Judge Samuel Goozee was told the seizure followed an undercover probe which found that Westminster brothels masquerading as massage parlours offered sex as “full services”.

Several London addresses were raided in April , Westminster Magistrates’ Court heard.

A number of allegedly trafficked women, mainly from China and southeast Asia, with some Romanians, were also identified.

No one has yet been charged six months on.

Details emerged during an application by the Metropolitan Police for slavery and trafficking risk orders to be served against five people who were arrested.

They retain money by financing their lifestyles and there are various facets to move money out of the UK. “Items of high value were purchased in the UK and sent to other countries like China.

DC Peter Eddy

Ryan Dowding, representing the Met, said text messages on a phone seized from one of them, a male Chinese national, aged 30, showed it was “clear the individuals conspired together to provide female victims for sexual exploitation.”

Detective Constable Peter Eddy, who is leading the investigation, told the court receipts for purchases at Harrods and Louis Vuitton were found during the raids and cash was also laundered out of the country.

He said: “They retain money by financing their lifestyles and there are various facets to move money out of the UK.

“Items of high value were purchased in the UK and sent to other countries like China.”

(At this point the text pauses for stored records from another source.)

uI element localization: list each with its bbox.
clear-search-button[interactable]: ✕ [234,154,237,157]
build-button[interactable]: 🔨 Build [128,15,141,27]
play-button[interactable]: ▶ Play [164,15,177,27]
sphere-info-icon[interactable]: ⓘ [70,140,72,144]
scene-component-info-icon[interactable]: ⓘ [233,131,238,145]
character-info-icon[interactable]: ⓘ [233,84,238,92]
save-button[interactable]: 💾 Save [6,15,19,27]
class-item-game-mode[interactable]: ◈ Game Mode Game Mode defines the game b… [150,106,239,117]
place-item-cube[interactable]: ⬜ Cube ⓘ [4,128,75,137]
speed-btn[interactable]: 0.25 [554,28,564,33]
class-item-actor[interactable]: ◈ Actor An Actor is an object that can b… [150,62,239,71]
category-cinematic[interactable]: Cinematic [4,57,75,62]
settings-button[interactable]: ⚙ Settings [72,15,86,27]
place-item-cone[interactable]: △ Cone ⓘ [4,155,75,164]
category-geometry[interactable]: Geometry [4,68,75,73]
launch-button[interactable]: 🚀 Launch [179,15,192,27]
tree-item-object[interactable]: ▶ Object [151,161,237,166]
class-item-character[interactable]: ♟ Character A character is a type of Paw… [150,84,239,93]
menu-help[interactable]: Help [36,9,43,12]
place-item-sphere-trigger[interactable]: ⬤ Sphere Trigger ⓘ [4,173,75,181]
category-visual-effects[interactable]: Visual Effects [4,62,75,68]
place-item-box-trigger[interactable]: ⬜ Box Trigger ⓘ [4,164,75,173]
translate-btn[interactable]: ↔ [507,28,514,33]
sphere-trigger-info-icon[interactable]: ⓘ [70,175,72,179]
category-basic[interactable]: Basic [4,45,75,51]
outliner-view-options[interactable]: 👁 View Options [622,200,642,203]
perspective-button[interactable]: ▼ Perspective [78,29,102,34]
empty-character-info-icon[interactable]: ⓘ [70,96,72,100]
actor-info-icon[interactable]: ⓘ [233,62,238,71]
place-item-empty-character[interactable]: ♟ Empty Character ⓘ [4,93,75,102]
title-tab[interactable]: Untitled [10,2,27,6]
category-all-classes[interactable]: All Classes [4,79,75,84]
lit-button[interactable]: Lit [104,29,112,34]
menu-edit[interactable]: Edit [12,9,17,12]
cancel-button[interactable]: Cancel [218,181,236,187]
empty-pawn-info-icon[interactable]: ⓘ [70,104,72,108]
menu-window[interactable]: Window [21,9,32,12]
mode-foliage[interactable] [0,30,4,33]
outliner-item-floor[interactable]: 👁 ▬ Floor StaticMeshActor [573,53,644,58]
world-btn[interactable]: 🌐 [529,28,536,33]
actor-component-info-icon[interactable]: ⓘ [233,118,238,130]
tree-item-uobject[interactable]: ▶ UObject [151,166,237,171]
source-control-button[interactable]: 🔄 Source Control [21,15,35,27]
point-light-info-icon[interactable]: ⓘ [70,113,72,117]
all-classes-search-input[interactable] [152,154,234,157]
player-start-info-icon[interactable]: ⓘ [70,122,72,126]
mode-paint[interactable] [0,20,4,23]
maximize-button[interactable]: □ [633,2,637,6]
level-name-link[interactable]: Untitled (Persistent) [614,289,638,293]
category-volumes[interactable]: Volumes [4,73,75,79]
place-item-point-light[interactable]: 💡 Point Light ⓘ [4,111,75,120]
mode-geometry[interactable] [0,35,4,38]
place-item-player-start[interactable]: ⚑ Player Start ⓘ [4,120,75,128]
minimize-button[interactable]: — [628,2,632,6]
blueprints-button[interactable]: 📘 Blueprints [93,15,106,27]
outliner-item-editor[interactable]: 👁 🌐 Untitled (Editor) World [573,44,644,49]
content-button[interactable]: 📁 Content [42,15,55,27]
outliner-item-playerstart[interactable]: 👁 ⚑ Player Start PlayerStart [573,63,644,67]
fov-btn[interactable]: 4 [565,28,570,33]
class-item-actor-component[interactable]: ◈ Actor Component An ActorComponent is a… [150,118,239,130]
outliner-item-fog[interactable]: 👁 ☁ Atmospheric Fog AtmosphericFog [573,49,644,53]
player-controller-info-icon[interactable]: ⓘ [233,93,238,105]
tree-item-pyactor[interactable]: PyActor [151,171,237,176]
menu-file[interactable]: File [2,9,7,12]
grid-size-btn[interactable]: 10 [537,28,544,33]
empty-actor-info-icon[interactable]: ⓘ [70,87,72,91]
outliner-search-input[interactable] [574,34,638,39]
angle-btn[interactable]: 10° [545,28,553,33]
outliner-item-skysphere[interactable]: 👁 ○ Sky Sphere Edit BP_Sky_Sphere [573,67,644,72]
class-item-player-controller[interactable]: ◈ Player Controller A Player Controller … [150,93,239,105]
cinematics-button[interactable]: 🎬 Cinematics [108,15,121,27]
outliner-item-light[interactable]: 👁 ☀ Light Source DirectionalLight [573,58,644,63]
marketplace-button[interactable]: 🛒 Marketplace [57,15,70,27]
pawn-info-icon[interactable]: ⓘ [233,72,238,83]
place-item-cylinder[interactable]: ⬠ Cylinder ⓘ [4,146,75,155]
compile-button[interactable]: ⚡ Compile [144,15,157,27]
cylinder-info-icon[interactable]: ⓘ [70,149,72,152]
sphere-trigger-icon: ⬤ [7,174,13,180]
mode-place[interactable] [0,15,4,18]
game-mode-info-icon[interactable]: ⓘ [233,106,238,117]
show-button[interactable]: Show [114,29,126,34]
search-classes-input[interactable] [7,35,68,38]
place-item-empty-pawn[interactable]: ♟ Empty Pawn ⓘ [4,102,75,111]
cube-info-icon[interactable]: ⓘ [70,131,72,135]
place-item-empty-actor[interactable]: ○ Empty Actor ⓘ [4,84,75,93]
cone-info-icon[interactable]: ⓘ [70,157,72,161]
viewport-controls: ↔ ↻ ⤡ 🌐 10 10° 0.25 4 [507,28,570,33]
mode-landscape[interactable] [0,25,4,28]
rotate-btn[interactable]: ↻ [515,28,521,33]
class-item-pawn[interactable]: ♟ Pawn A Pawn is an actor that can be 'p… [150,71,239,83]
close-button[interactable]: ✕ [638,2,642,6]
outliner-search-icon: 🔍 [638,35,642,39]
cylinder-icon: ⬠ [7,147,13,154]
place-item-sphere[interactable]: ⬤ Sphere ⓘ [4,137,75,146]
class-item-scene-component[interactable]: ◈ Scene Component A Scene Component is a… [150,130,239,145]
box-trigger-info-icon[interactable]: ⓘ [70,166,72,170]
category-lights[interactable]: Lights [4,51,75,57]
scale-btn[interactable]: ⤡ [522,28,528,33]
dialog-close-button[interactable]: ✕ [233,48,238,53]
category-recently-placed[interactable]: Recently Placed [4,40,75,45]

If the court agrees, the orders, which can be served against people who have yet to be convicted of such offences, would restrict them from running brothels and carrying out activities that put people at risk of trafficking.

DC Eddy told the judge the five people, who cannot be named, had no bail conditions restricting their movements, because the Crown Prosecution Service (CPS) had only given an hour’s warning that they would not be charged before their custody time limit expired.

He said charges were unlikely to follow for at least a month because the force still has “millions of rows of data” from seized digital devices to comb through.

The four other suspects are two Chinese women, 68 and 31, a British woman of Chinese heritage, 39, and an Italian woman, 30.

Barnaby Hone, representing one of the Chinese women suspects, said the application had only been made by the force because it had been unable to secure bail conditions.

He argued that the force had only identified one victim who alleged to have been trafficked.

After a three-day hearing, Judge Goozee adjourned the case for judgement.

A CPS spokesman said: “Bail conditions are ultimately a matter for police.

“In this complex case we concluded the material passed to us by the police did not meet our threshold test for charge and a remand in custody.

“We continue to assist the police as they continue with their investigation.”